Y entonces, algo cambió.
No sé si fue un roce accidental o la forma en que su respiración se volvió más cercana. Sentí el calor de su cuerpo sin necesidad de abrir los ojos. Su presencia, al principio profesional, se volvió... otra cosa. Más íntima. Más humana. Me preguntó si estaba bien, si quería que continuara. Dije que sí, sin abrir los ojos, pero con un tono que quizás dijo más de lo que creía.
Lo que siguió no fue rápido ni ruidoso. Fue como el agua caliente resbalando por la piel. Como el vapor llenando los pulmones. Como dos almas que no sabían que se necesitaban hasta que se encontraron, piel con piel, sin apuros ni promesas.

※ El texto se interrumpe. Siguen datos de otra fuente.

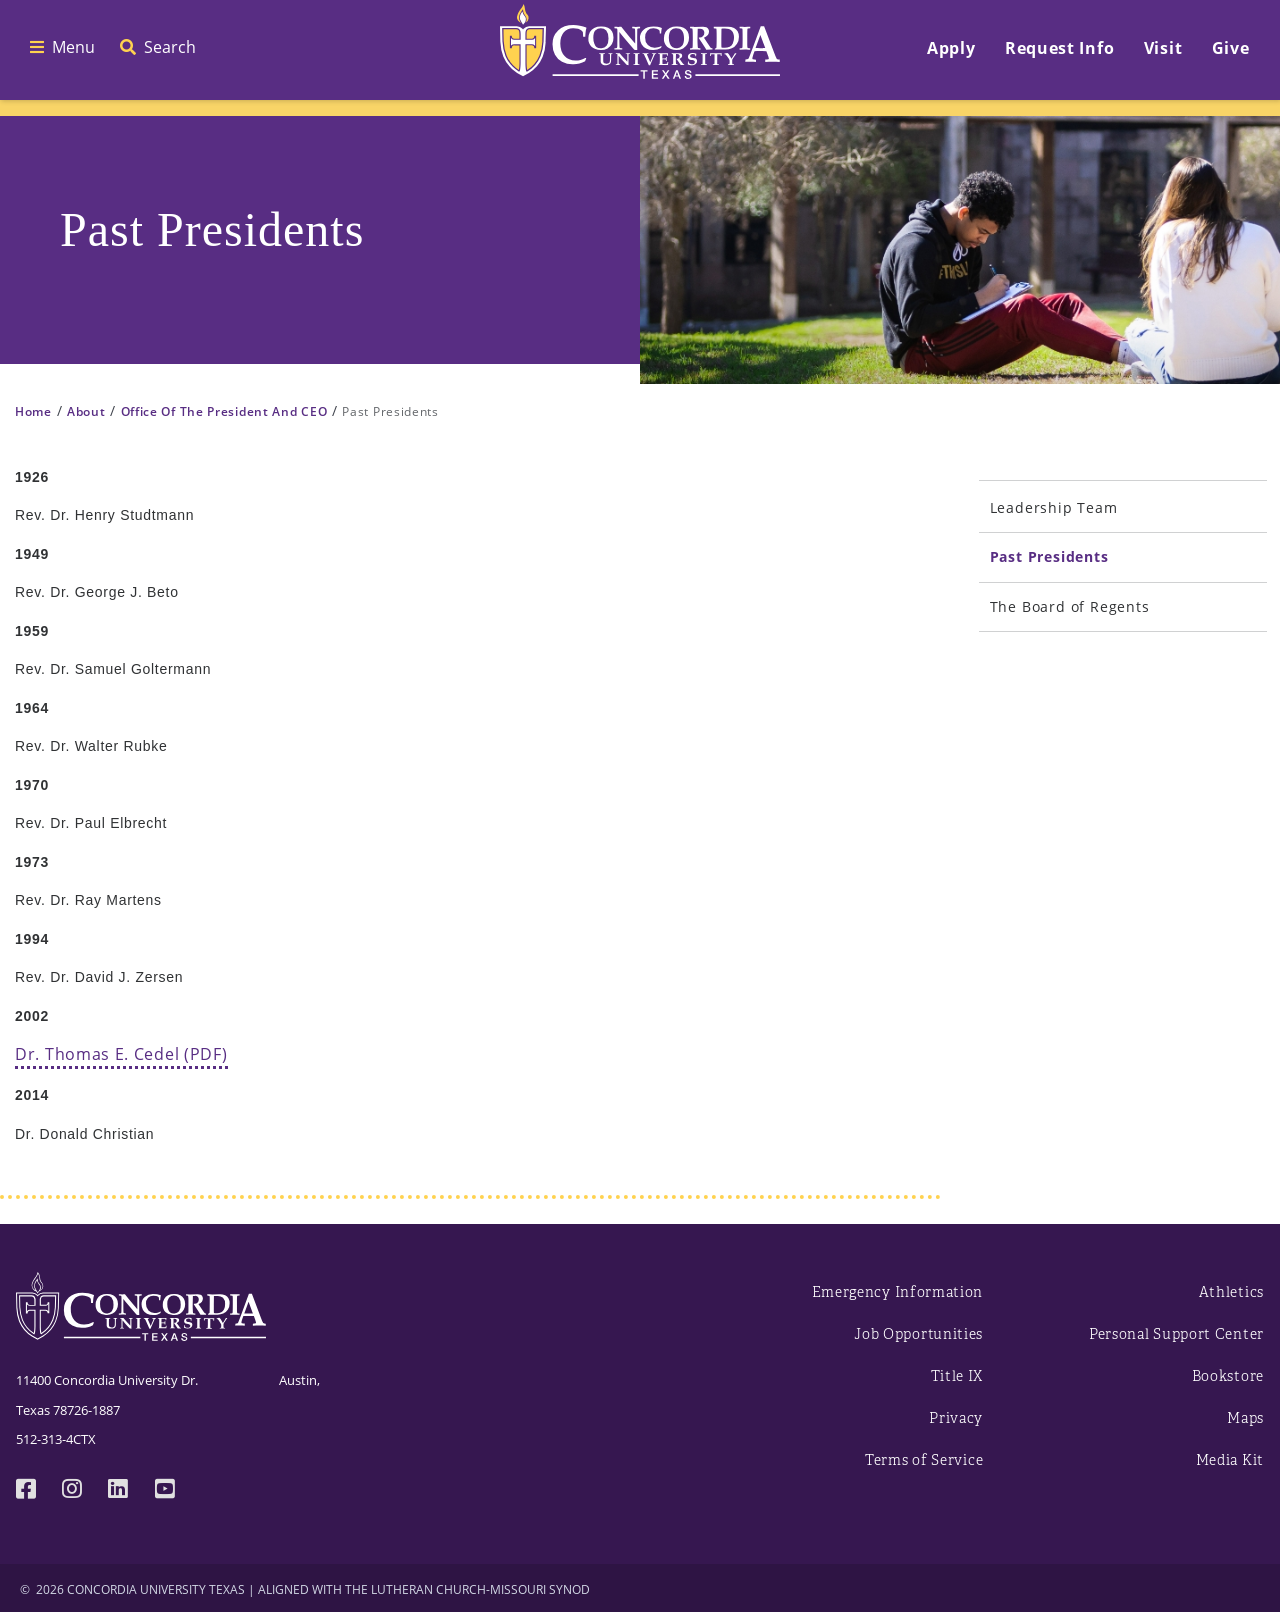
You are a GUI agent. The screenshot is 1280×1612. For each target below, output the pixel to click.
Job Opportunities (918, 1334)
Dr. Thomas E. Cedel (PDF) (121, 1054)
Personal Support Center (1176, 1334)
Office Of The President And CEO (224, 411)
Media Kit (1230, 1460)
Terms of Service (924, 1460)
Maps (1245, 1418)
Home (33, 411)
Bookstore (1228, 1376)
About (86, 411)
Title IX (957, 1376)
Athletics (1231, 1292)
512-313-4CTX (56, 1439)
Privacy (956, 1418)
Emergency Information (898, 1292)
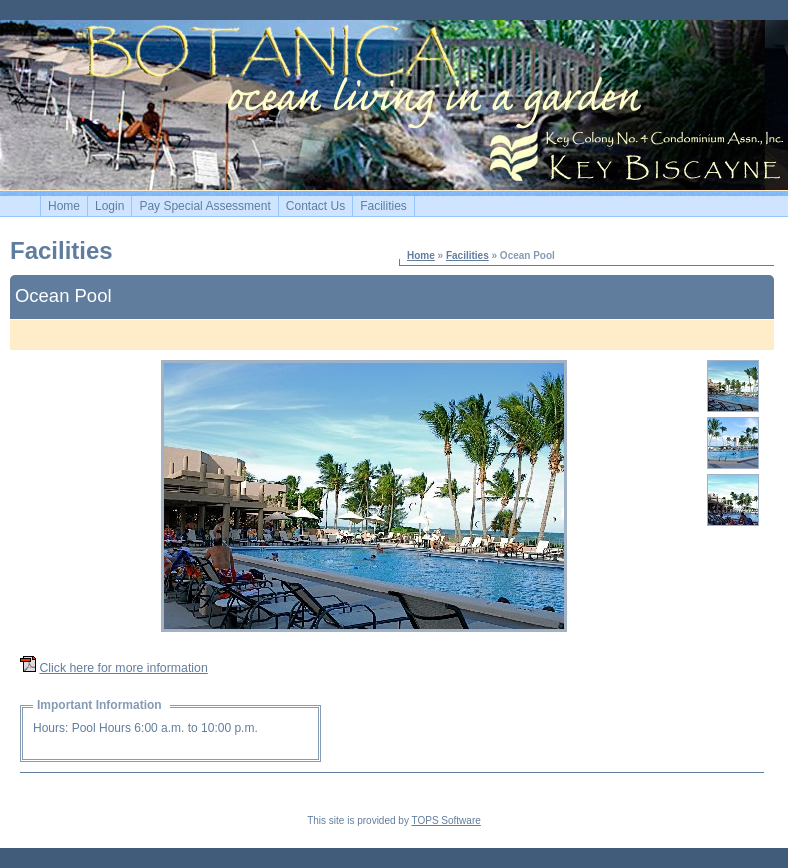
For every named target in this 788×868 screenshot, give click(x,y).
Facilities (383, 206)
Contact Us (315, 206)
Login (109, 206)
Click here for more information (123, 668)
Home (64, 206)
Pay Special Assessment (204, 206)
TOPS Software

No hubo palabras. Solo respiraciones, miradas entrecortadas, y la certeza de que ese encuentro, inesperado y fugaz, había sido tan íntimo como necesario. Fue más que sexo. Fue una pausa del mundo, un paréntesis sagrado entre el deseo y la calma.
Cuando terminó, volvió a ser el masajista sereno. Me cubrió con una toalla, me acarició el cabello como si sellara el momento, y salió de la habitación en silencio.
Esa noche dormí como no lo hacía en meses. No sé su nombre. No sé si volveré a verlo. Pero cada vez que huelo sándalo o escucho cuencos tibetanos, mi cuerpo recuerda. Y sonríe.